Surpris, le professeur Bucklam tourna la tête et nos regards se croisèrent.
C’est à ce moment-là que j’ai enfin trouvé la réponse à l’une des questions que je mourais d’envie de connaître.
« Tu te souviens, n’est-ce pas ? »
Il était assis là, le visage figé dans ce qui semblait être un état de choc et de surprise.
Je me suis assis à l’extrémité opposée.
Tak.
Et j’ai commencé à arranger le plateau.
« Je n’ai pas joué depuis, mais je suis toujours confiant dans ma capacité à te battre. »
Même en prononçant ces mots, il ne réagit pas. Du moins pas immédiatement.
Finalement, il laissa échapper un léger sourire et marmonna d’un ton calme :
« … Donc ce n’était pas un rêve. »
« Quoi donc ? »
Je savais déjà à quoi il faisait référence, mais je décidai quand même de faire semblant de ne pas savoir.
Tak.
« Commençons. Je vais faire vite. »
« Ah… »
Avec un léger soupir, il secoua la tête et tendit la main.

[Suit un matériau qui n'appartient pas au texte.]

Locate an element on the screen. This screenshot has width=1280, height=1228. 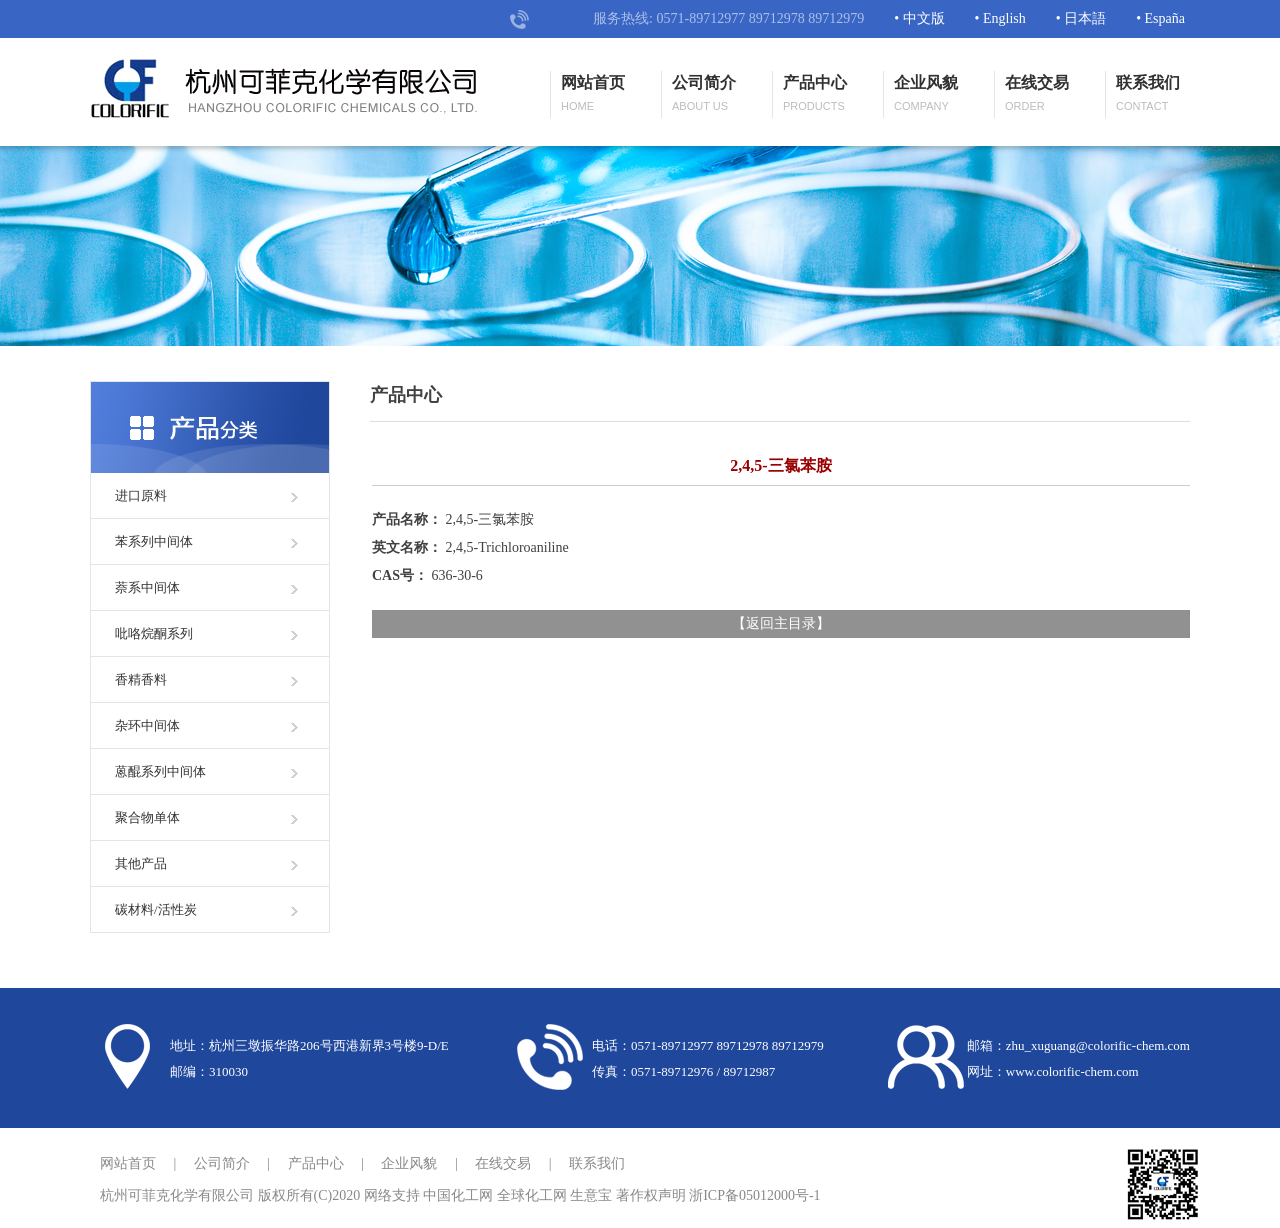
www.colorific-chem.com is located at coordinates (1072, 1071).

« Tu es devenu très audacieux après m’avoir battu une fois. Les choses ne seront pas aussi faciles que la dernière fois. »
Tak.
Il continua en déplaçant sa pièce.
« Tes habitudes sont les mêmes. »
Tak.
« Les tiennes aussi. »
« Qu’est-ce qui te fait penser que je ne le fais pas exprès ? »
« Pareil pour moi. »
Nous avons continué à nous chamailler ainsi pendant les minutes qui ont suivi. Finalement, le silence s’est installé autour de nous.
Étrangement, ce silence ne nous gênait pas du tout, car nous étions tous les deux concentrés sur le jeu.
Tak. Tak.
Même si cela faisait longtemps, je me souvenais encore comment jouer et j’arrivais à suivre ses coups. Juste à peine…
Cela a continué pendant les minutes qui ont suivi, jusqu’à ce que je rompe finalement le silence.
« Tu prévois de t’échapper ? »
Sa main se figea à mi-chemin et sa tête se redressa. Il me regarda avec un air de véritable confusion.
Je ne levai pas la tête et continuai à fixer le plateau.
À en juger par sa réaction, il était clair qu’il savait quelque chose.
« Je ne t’en empêcherai pas. »
C’était la décision que j’avais prise pour moi-même.
« Tu peux t’échapper. Je ne ferai rien. »
« …. »
Je ne pouvais pas vraiment dire quelle était sa réaction puisque je ne lui prêtais pas attention, mais j’étais sûr qu’elle était remplie de surprise.
La semaine précédente, j’avais réfléchi à la situation dans mon esprit.
Je n’étais toujours pas sûr de l’objectif de la mission, mais d’après ce que je savais, c’était quelque chose en rapport avec la deuxième calamité.
Les choses deviendraient sûrement plus claires pour moi avec le temps.
Cependant, si possible, je voulais le laisser partir. Bien sûr, ce n’était pas parce que j’avais pitié du Professeur. J’avais un peu pitié de lui, mais pas au point de l’aider à s’échapper de cet endroit….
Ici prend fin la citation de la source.